The young study participants were all enrolled in the San Antonio Family Assessment of Metabolic Risk Indicators in Youth (SAFARI) study, and went to the Texas Diabetes Institute for the clinic examinations associated with the project. Because all the children belonged to families whose adult members had previously participated in genetic studies led by Texas Biomed, the researchers were able draw upon extensive family information to identify strong evidence of heritability for the metabolic syndrome and its related traits.
The ultimate goal of SAFARI investigators’ efforts is to find better ways to prevent or delay disease. “Much attention has been devoted to environmental and lifestyle contributors to obesity,” said Texas Biomed geneticist and SAFARI Principal Investigator Ravindranath Duggirala, Ph.D. “But these data provide insights into the complex genetic architecture underlying risk for metabolic disease in these children. Insights gained through a genetic approach may help to tailor effective dietary, physical-activity and other interventions for high-risk young people.”
“SAFARI data suggest that if risk-factor screening of high-risk children could be performed by age six, it could provide an opportunity for interventions which might delay or prevent their developing debilitating health conditions later in life,” said lead author Sharon Fowler, M.P.H., of the Health Science Center.
“For parents and primary care physicians, it’s a good motivating factor to intervene early if you discover that your child is at greater-than-average risk of developing diabetes or cardiovascular disease at an early age,” said Daniel Hale, M.D., chief of the Division of Pediatric Endocrinology and Diabetes in the Department of Pediatrics at the Health Science Center and medical director of the SAFARI study.

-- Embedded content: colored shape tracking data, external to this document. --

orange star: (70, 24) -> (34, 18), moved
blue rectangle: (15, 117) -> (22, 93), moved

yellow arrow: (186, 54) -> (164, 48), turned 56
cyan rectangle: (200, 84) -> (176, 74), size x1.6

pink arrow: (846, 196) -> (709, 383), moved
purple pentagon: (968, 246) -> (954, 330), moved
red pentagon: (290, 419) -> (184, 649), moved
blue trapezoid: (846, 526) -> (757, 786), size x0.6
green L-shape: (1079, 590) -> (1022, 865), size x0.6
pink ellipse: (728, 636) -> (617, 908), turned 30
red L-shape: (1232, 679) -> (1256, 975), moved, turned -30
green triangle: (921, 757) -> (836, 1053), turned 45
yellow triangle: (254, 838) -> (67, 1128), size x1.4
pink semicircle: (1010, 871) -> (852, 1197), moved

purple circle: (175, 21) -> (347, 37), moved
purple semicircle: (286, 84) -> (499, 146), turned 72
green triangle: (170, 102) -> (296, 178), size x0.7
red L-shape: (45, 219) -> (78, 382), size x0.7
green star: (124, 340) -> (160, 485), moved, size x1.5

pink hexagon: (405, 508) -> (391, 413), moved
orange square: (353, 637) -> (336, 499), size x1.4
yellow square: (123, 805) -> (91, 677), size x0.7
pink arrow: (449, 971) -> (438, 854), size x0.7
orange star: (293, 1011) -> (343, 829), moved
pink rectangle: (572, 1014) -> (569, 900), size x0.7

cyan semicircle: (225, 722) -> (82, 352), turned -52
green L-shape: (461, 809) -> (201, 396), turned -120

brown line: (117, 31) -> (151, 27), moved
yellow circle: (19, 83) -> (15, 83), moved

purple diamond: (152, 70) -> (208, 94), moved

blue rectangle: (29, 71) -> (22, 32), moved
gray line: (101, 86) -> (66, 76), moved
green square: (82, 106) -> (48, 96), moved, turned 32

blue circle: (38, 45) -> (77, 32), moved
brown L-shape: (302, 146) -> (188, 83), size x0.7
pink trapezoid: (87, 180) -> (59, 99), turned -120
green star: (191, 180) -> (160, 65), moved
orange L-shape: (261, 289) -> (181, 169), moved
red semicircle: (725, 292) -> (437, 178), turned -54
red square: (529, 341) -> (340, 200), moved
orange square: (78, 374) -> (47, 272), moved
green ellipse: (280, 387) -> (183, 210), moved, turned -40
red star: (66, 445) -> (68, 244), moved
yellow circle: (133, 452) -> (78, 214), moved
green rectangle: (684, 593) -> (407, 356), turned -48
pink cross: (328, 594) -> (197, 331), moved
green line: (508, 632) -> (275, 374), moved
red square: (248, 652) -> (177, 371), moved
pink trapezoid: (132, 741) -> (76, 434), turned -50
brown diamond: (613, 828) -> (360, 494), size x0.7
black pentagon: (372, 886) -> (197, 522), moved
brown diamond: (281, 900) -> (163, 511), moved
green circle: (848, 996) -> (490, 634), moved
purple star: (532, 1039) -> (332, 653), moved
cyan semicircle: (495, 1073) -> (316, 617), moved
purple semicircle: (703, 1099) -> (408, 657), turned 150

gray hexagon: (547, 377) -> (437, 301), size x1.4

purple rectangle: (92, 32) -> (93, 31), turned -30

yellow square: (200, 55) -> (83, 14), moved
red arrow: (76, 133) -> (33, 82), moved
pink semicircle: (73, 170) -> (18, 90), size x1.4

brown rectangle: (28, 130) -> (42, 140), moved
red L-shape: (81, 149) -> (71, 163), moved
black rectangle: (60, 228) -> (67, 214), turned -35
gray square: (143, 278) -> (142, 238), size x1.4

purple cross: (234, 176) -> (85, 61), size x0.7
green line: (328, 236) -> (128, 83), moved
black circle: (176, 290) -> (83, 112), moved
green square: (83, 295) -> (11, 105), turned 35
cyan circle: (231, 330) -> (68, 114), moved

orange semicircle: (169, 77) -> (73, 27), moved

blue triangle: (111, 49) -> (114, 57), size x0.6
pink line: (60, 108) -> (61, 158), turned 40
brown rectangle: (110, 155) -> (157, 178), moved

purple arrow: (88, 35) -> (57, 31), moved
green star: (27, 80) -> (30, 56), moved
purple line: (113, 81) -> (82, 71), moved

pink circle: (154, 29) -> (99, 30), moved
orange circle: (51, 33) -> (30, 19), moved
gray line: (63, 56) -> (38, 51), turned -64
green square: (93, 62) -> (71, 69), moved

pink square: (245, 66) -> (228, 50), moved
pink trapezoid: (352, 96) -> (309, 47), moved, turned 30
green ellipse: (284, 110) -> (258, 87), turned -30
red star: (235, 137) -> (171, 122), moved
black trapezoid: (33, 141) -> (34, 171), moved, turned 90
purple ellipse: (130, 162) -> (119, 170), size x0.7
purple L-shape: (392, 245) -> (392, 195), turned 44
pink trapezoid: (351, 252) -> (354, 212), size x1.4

Duggirala and other SAFARI investigators are currently conducting further genetic testing to determine which specific genes directly influence disease-related risk factors in these children. Their long-term goal is to develop family-based lifestyle interventions for SAFARI participants who are at greatest risk, in an effort to prevent the development of future serious health problems in these young people.
This research was supported by NIH grants R01 HD049051, HD049051-5S1 (ARRA), HD041111, DK053889, DK042273, K01DK064867, P01 HL045522, DK047482, MH059490, and M01-RR-01346, a Veterans Administration Epidemiologic grant, with supplementary support from the Fraternal Order of Eagles San Antonio Aerie and Auxiliary.